■ Task directions: Every record below must come back exactly as given.

■ Dataset entries:
────

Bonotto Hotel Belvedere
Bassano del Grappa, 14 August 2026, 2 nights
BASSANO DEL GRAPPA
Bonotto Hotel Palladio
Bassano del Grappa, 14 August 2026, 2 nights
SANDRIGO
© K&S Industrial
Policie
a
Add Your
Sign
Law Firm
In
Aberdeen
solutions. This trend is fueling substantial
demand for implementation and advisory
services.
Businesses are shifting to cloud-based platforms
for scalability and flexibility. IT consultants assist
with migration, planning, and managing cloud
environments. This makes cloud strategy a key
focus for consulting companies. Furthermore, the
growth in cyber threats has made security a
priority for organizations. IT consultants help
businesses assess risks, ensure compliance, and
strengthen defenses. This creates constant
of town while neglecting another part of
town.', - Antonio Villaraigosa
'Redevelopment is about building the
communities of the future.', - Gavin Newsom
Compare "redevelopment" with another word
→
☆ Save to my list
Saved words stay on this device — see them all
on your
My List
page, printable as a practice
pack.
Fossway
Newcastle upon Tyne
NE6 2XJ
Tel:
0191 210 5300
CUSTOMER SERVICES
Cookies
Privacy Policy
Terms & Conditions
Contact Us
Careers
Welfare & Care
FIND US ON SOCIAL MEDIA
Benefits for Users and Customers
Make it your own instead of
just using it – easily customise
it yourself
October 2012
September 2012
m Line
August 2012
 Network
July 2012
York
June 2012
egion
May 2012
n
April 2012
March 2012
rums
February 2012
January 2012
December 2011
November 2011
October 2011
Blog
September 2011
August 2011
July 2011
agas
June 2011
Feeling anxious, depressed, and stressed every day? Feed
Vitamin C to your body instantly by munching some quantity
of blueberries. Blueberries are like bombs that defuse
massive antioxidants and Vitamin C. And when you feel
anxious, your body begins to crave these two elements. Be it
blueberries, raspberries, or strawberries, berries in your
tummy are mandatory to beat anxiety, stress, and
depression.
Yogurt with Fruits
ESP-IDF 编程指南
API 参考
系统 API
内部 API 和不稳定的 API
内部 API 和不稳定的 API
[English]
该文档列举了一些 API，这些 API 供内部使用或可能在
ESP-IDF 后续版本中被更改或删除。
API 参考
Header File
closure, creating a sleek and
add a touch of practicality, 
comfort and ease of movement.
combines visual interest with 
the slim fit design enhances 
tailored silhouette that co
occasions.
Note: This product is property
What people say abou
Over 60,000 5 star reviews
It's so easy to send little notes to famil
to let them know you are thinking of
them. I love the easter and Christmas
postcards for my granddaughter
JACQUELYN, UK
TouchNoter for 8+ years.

────

■ Solution for this task:
Bonotto Hotel Belvedere
Bassano del Grappa, 14 August 2026, 2 nights
BASSANO DEL GRAPPA
Bonotto Hotel Palladio
Bassano del Grappa, 14 August 2026, 2 nights
SANDRIGO
© K&S Industrial
Policie
a
Add Your
Sign
Law Firm
In
Aberdeen
solutions. This trend is fueling substantial
demand for implementation and advisory
services.
Businesses are shifting to cloud-based platforms
for scalability and flexibility. IT consultants assist
with migration, planning, and managing cloud
environments. This makes cloud strategy a key
focus for consulting companies. Furthermore, the
growth in cyber threats has made security a
priority for organizations. IT consultants help
businesses assess risks, ensure compliance, and
strengthen defenses. This creates constant
of town while neglecting another part of
town.', - Antonio Villaraigosa
'Redevelopment is about building the
communities of the future.', - Gavin Newsom
Compare "redevelopment" with another word
→
☆ Save to my list
Saved words stay on this device — see them all
on your
My List
page, printable as a practice
pack.
Fossway
Newcastle upon Tyne
NE6 2XJ
Tel:
0191 210 5300
CUSTOMER SERVICES
Cookies
Privacy Policy
Terms & Conditions
Contact Us
Careers
Welfare & Care
FIND US ON SOCIAL MEDIA
Benefits for Users and Customers
Make it your own instead of
just using it – easily customise
it yourself
October 2012
September 2012
m Line
August 2012
 Network
July 2012
York
June 2012
egion
May 2012
n
April 2012
March 2012
rums
February 2012
January 2012
December 2011
November 2011
October 2011
Blog
September 2011
August 2011
July 2011
agas
June 2011
Feeling anxious, depressed, and stressed every day? Feed
Vitamin C to your body instantly by munching some quantity
of blueberries. Blueberries are like bombs that defuse
massive antioxidants and Vitamin C. And when you feel
anxious, your body begins to crave these two elements. Be it
blueberries, raspberries, or strawberries, berries in your
tummy are mandatory to beat anxiety, stress, and
depression.
Yogurt with Fruits
ESP-IDF 编程指南
API 参考
系统 API
内部 API 和不稳定的 API
内部 API 和不稳定的 API
[English]
该文档列举了一些 API，这些 API 供内部使用或可能在
ESP-IDF 后续版本中被更改或删除。
API 参考
Header File
closure, creating a sleek and
add a touch of practicality, 
comfort and ease of movement.
combines visual interest with 
the slim fit design enhances 
tailored silhouette that co
occasions.
Note: This product is property
What people say abou
Over 60,000 5 star reviews
It's so easy to send little notes to famil
to let them know you are thinking of
them. I love the easter and Christmas
postcards for my granddaughter
JACQUELYN, UK
TouchNoter for 8+ years.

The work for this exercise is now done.